Reproduce exactly the line that contains "development, alliance management and research" and all lines that follow it in the records below, ending with the last one.

• **Supplied entries**:
————————

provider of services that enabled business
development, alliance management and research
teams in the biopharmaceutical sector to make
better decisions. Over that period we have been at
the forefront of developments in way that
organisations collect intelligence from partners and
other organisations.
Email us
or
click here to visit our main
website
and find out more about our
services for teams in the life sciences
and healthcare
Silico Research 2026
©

————————

• **Completed task**:
development, alliance management and research
teams in the biopharmaceutical sector to make
better decisions. Over that period we have been at
the forefront of developments in way that
organisations collect intelligence from partners and
other organisations.
Email us
or
click here to visit our main
website
and find out more about our
services for teams in the life sciences
and healthcare
Silico Research 2026
©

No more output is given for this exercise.